Problem Description
We have a pyramid of glasses where the i(th) row contains i+1 glasses. When champagne is poured into the top glass, any overflow (amount beyond 1 cup per glass) spills equally into the two glasses immediately below. Given the number of cups poured and a specific glass identified by its row and position (both 0-indexed), compute how full that glass will be.
Key Insights
- Use dynamic programming to simulate the flow of champagne row-by-row.
- Each glass can hold at most 1 cup; any excess over 1 is equally distributed to the two glasses directly below.
- Only the rows from 0 up to query_row need to be simulated, and the answer is the minimum of 1 and the computed value for the target glass.
- The simulation process is efficient since query_row is limited to less than 100.
Space and Time Complexity
Time Complexity: O(query_row²)
Space Complexity: O(query_row²)
Solution
We solve the problem with dynamic programming by constructing a 2D array (dp) where dp[i][j] holds the amount of champagne in the j(th) glass of row i.
- Initialize dp[0][0] with the number of cups poured.
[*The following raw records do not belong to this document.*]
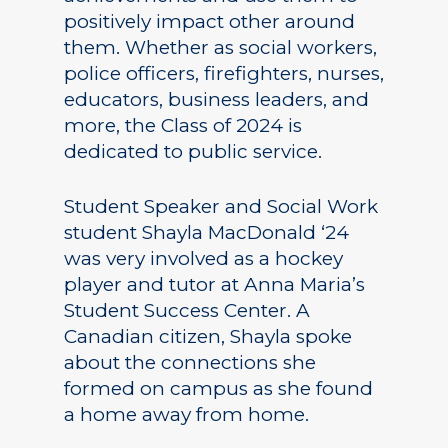
positively impact other around
them. Whether as social workers,
police officers, firefighters, nurses,
educators, business leaders, and
more, the Class of 2024 is
dedicated to public service.
Student Speaker and Social Work
student Shayla MacDonald ‘24
was very involved as a hockey
player and tutor at Anna Maria’s
Student Success Center. A
Canadian citizen, Shayla spoke
about the connections she
formed on campus as she found
a home away from home.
- Iterate over each row up to query_row. For each glass in the current row, if its content is greater than 1 cup, compute the overflow (amount - 1). Distribute the overflow equally to the two glasses in the next row (i.e., add half of the overflow to dp[i+1][j] and dp[i+1][j+1]).
- After processing all rows, the answer for the target glass is min(1, dp[query_row][query_glass]), as a glass can at most be full (i.e., 1 cup).